Of the fresh earth from your own baby’s grave


And talk about everyday concerns.

You had stood the spade up against the wall

Outside there in the entry….’


At this point, the husband thinks that Amy has finally aired her emotions and is ready to reconcile herself with the death of her child:

(H)‘There, you have said it all and you feel better.

Close the door.

The heart’s gone out of it: why keep it up.’…

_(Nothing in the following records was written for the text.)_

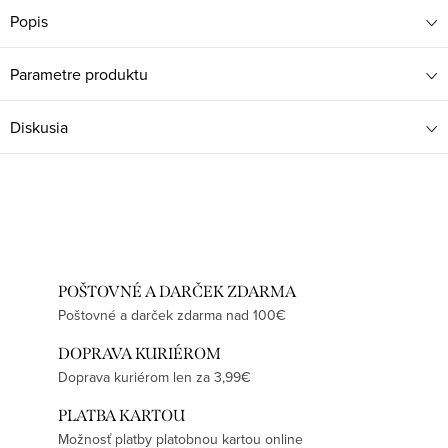
Popis
Parametre produktu
Diskusia
POŠTOVNÉ A DARČEK ZDARMA
Poštovné a darček zdarma nad 100€
DOPRAVA KURIÉROM
Doprava kuriérom len za 3,99€
PLATBA KARTOU
Možnosť platby platobnou kartou online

(W) ‘You – oh, you think the talk is all. ‘

But Frost is not about to make it easy for the couple or the reader. This grief is too profound to be resolved with the bursting of Amy’s emotional dam. As the poem ends, Amy walks out the door:

(W) ‘I must go —…’

(H) ‘I’ll follow and bring you back by force. I will! —‘


The poem, the story, the couple’s relationship, and the reader’s desire for a happy ending are left hanging, exhausted and unresolved, on that simple dash.


Filed under Robert Resta

2 responses to “Let Me Into Your Grief

  1. laura hercher

    Beautiful, beautiful exposition of that poem. I love Frost. Amazing that he was so sensitive in his work and such a bastard in real life.

  2. Lisa

    Thank you for bringing such a beautiful work of art to my attention. I think this poem could be helpful to patients who are struggling. To a particular type of patient who may relate more to poetry than to face to face counseling.